# Your objective
The records below must be retyped exactly.

# Data records
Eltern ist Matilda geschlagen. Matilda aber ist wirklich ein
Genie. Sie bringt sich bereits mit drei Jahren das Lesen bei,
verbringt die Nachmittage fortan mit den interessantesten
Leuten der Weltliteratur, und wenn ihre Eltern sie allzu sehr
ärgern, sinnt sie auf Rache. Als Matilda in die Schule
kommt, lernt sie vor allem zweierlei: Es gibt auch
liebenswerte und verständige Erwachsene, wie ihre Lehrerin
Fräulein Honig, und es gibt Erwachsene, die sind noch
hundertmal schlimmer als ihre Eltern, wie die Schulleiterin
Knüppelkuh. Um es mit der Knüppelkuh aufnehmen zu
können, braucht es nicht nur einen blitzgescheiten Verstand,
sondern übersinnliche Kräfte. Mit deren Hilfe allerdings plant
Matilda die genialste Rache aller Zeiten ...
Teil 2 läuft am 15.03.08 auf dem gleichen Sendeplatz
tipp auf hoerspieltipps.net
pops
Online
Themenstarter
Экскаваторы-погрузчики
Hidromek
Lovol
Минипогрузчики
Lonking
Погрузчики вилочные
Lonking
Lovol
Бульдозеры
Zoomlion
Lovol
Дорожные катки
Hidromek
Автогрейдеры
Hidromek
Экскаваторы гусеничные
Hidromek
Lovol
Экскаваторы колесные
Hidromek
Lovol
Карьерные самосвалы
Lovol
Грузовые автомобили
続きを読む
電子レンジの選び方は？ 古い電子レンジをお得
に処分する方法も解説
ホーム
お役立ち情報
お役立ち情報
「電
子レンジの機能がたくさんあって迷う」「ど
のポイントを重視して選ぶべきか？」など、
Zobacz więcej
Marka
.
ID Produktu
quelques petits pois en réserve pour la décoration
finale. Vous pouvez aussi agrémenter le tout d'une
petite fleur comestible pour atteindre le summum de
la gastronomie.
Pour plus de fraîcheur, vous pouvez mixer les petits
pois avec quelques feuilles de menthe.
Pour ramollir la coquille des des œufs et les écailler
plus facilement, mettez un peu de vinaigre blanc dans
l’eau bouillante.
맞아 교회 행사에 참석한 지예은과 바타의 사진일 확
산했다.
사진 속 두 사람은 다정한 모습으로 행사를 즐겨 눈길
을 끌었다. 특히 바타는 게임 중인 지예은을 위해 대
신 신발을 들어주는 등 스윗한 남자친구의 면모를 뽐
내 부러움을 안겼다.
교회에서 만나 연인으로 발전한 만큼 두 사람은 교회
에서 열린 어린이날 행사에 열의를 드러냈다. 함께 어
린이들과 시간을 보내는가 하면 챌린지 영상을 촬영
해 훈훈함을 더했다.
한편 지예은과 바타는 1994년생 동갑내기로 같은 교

# Output below
Eltern ist Matilda geschlagen. Matilda aber ist wirklich ein
Genie. Sie bringt sich bereits mit drei Jahren das Lesen bei,
verbringt die Nachmittage fortan mit den interessantesten
Leuten der Weltliteratur, und wenn ihre Eltern sie allzu sehr
ärgern, sinnt sie auf Rache. Als Matilda in die Schule
kommt, lernt sie vor allem zweierlei: Es gibt auch
liebenswerte und verständige Erwachsene, wie ihre Lehrerin
Fräulein Honig, und es gibt Erwachsene, die sind noch
hundertmal schlimmer als ihre Eltern, wie die Schulleiterin
Knüppelkuh. Um es mit der Knüppelkuh aufnehmen zu
können, braucht es nicht nur einen blitzgescheiten Verstand,
sondern übersinnliche Kräfte. Mit deren Hilfe allerdings plant
Matilda die genialste Rache aller Zeiten ...
Teil 2 läuft am 15.03.08 auf dem gleichen Sendeplatz
tipp auf hoerspieltipps.net
pops
Online
Themenstarter
Экскаваторы-погрузчики
Hidromek
Lovol
Минипогрузчики
Lonking
Погрузчики вилочные
Lonking
Lovol
Бульдозеры
Zoomlion
Lovol
Дорожные катки
Hidromek
Автогрейдеры
Hidromek
Экскаваторы гусеничные
Hidromek
Lovol
Экскаваторы колесные
Hidromek
Lovol
Карьерные самосвалы
Lovol
Грузовые автомобили
続きを読む
電子レンジの選び方は？ 古い電子レンジをお得
に処分する方法も解説
ホーム
お役立ち情報
お役立ち情報
「電
子レンジの機能がたくさんあって迷う」「ど
のポイントを重視して選ぶべきか？」など、
Zobacz więcej
Marka
.
ID Produktu
quelques petits pois en réserve pour la décoration
finale. Vous pouvez aussi agrémenter le tout d'une
petite fleur comestible pour atteindre le summum de
la gastronomie.
Pour plus de fraîcheur, vous pouvez mixer les petits
pois avec quelques feuilles de menthe.
Pour ramollir la coquille des des œufs et les écailler
plus facilement, mettez un peu de vinaigre blanc dans
l’eau bouillante.
맞아 교회 행사에 참석한 지예은과 바타의 사진일 확
산했다.
사진 속 두 사람은 다정한 모습으로 행사를 즐겨 눈길
을 끌었다. 특히 바타는 게임 중인 지예은을 위해 대
신 신발을 들어주는 등 스윗한 남자친구의 면모를 뽐
내 부러움을 안겼다.
교회에서 만나 연인으로 발전한 만큼 두 사람은 교회
에서 열린 어린이날 행사에 열의를 드러냈다. 함께 어
린이들과 시간을 보내는가 하면 챌린지 영상을 촬영
해 훈훈함을 더했다.
한편 지예은과 바타는 1994년생 동갑내기로 같은 교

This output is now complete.